# [INSTRUCTIONS FOR THE TASK]
Scan the entries and copy each line where the word "ponto" is present.

[PROVIDED RECORDS — start]

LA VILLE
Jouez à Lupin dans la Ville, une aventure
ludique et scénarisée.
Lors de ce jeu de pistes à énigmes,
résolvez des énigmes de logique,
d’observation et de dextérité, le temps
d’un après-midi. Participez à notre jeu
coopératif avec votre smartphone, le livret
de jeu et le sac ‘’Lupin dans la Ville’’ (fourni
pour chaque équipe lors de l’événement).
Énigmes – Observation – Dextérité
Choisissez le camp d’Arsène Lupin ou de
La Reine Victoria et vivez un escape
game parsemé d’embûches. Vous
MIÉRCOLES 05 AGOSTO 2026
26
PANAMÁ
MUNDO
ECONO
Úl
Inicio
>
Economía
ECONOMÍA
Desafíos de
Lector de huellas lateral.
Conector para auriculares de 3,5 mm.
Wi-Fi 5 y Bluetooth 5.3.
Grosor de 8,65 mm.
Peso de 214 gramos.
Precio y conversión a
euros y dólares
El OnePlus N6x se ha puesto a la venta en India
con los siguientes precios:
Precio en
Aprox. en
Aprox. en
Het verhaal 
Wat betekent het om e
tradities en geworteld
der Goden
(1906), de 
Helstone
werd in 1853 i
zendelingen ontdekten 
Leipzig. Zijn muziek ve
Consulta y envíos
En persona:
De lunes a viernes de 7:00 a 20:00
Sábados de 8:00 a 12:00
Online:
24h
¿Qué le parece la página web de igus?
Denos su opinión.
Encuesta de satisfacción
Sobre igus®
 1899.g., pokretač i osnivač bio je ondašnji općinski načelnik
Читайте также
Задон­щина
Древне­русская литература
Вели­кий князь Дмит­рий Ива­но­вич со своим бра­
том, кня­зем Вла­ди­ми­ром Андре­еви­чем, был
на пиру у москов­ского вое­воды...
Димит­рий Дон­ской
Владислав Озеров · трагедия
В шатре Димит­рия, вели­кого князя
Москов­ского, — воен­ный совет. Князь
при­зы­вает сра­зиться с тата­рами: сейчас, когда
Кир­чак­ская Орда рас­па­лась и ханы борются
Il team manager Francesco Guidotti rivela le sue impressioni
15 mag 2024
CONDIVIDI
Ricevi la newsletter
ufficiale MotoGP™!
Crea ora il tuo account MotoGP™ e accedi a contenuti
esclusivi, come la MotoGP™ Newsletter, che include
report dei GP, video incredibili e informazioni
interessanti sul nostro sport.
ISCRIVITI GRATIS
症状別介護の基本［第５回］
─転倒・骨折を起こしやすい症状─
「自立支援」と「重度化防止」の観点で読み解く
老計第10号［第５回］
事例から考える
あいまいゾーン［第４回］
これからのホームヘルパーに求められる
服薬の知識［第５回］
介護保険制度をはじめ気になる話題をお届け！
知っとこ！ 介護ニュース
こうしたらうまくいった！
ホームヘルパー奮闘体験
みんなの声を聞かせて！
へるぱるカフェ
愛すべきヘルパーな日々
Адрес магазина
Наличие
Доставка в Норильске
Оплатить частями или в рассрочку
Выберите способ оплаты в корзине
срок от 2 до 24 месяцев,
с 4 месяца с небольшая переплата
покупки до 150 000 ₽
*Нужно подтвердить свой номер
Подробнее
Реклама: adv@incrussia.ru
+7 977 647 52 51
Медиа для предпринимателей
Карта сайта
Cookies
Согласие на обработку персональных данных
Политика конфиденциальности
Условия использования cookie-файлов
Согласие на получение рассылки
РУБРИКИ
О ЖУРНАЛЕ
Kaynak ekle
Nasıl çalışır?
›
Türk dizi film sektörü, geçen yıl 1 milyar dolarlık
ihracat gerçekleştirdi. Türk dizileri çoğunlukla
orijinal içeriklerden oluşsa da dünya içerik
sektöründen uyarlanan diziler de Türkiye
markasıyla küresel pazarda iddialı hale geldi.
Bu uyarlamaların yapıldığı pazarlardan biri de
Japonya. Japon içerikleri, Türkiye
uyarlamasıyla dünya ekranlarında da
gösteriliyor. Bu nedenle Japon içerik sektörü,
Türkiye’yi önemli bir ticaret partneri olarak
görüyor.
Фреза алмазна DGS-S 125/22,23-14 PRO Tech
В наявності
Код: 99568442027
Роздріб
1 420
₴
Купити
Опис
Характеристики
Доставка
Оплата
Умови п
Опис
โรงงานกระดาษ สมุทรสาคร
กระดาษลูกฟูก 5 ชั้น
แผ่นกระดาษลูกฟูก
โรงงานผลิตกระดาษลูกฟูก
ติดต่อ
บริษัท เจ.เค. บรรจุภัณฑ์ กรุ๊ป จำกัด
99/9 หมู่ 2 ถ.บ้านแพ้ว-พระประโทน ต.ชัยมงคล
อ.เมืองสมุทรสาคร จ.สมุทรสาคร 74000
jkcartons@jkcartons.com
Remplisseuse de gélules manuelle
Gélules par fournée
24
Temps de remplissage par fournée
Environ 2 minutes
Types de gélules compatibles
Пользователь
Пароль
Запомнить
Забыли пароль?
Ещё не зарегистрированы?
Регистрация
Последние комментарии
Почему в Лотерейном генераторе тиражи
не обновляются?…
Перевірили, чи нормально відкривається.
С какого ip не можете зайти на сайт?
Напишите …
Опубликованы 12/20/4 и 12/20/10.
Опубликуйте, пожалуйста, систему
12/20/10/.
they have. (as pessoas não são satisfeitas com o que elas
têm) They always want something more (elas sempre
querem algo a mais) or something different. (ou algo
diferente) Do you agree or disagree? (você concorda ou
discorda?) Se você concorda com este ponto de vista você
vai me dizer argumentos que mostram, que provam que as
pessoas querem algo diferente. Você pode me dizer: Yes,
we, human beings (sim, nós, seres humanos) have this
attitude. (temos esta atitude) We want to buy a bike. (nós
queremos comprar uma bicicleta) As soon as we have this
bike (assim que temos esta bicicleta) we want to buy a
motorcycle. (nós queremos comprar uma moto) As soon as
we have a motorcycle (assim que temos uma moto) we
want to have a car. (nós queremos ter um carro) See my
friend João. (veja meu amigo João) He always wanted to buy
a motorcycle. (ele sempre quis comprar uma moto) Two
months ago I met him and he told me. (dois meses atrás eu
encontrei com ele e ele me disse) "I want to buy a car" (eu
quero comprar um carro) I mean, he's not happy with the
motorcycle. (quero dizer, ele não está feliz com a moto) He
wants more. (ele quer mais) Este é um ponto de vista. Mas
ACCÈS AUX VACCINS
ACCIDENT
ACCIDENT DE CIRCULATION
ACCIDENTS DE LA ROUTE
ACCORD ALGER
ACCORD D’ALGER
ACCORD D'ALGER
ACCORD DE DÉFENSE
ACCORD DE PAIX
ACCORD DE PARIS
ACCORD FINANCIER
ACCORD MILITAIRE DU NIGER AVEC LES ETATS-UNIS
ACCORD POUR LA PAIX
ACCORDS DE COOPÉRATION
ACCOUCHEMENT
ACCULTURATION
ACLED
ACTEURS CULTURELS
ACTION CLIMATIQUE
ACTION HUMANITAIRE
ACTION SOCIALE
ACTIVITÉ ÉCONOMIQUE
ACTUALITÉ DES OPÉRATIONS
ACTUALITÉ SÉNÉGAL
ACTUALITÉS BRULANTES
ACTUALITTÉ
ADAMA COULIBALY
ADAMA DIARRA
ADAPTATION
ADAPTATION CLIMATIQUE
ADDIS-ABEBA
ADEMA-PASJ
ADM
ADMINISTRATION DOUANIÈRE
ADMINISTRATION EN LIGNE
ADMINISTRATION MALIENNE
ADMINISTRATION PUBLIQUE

[PROVIDED RECORDS — finish]

# [ANSWER]
discorda?) Se você concorda com este ponto de vista você
wants more. (ele quer mais) Este é um ponto de vista. Mas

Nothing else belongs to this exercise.